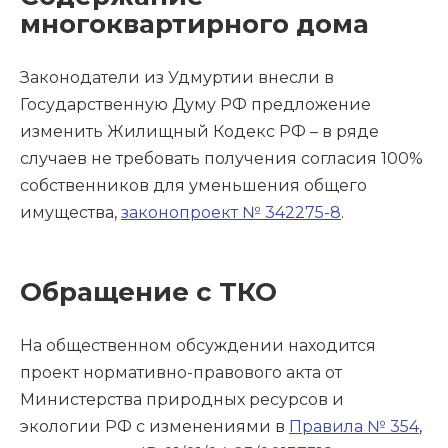
многоквартирного дома
Законодатели из Удмуртии внесли в
Государственную Думу РФ предложение
изменить Жилищный Кодекс РФ – в ряде
случаев не требовать получения согласия 100%
собственников для уменьшения общего
имущества,
законопроект № 342275-8
.
Обращение с ТКО
На общественном обсуждении находится
проект нормативно-правового акта от
Министерства природных ресурсов и
экологии РФ с изменениями в
Правила № 354
,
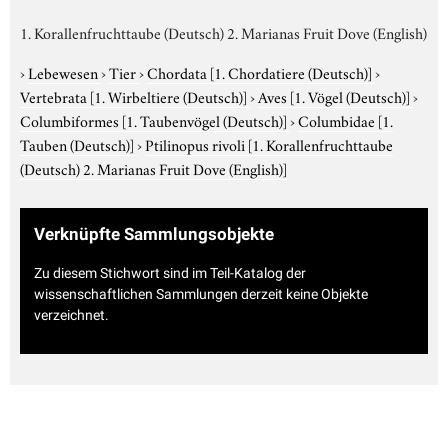
1. Korallenfruchttaube (Deutsch) 2. Marianas Fruit Dove (English)
›
Lebewesen
›
Tier
›
Chordata
[1. Chordatiere (Deutsch)]
›
Vertebrata
[1. Wirbeltiere (Deutsch)]
›
Aves
[1. Vögel (Deutsch)]
›
Columbiformes
[1. Taubenvögel (Deutsch)]
›
Columbidae
[1.
Tauben (Deutsch)]
›
Ptilinopus rivoli
[1. Korallenfruchttaube
(Deutsch) 2. Marianas Fruit Dove (English)]
Verknüpfte Sammlungsobjekte
Zu diesem Stichwort sind im Teil-Katalog der
wissenschaftlichen Sammlungen derzeit keine Objekte
verzeichnet.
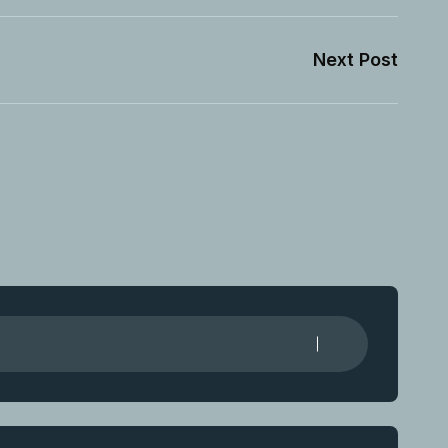
Next Post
——————
* YOUR TASK *
Each line of the material above should be set down exactly, with no pictures.

* WRITTEN SOLUTION *
многоквартирного дома
Законодатели из Удмуртии внесли в
Государственную Думу РФ предложение
изменить Жилищный Кодекс РФ – в ряде
случаев не требовать получения согласия 100%
собственников для уменьшения общего
имущества,
законопроект № 342275-8
.
Обращение с ТКО
На общественном обсуждении находится
проект нормативно-правового акта от
Министерства природных ресурсов и
экологии РФ с изменениями в
Правила № 354
,
1. Korallenfruchttaube (Deutsch) 2. Marianas Fruit Dove (English)
›
Lebewesen
›
Tier
›
Chordata
[1. Chordatiere (Deutsch)]
›
Vertebrata
[1. Wirbeltiere (Deutsch)]
›
Aves
[1. Vögel (Deutsch)]
›
Columbiformes
[1. Taubenvögel (Deutsch)]
›
Columbidae
[1.
Tauben (Deutsch)]
›
Ptilinopus rivoli
[1. Korallenfruchttaube
(Deutsch) 2. Marianas Fruit Dove (English)]
Verknüpfte Sammlungsobjekte
Zu diesem Stichwort sind im Teil-Katalog der
wissenschaftlichen Sammlungen derzeit keine Objekte
verzeichnet.
Next Post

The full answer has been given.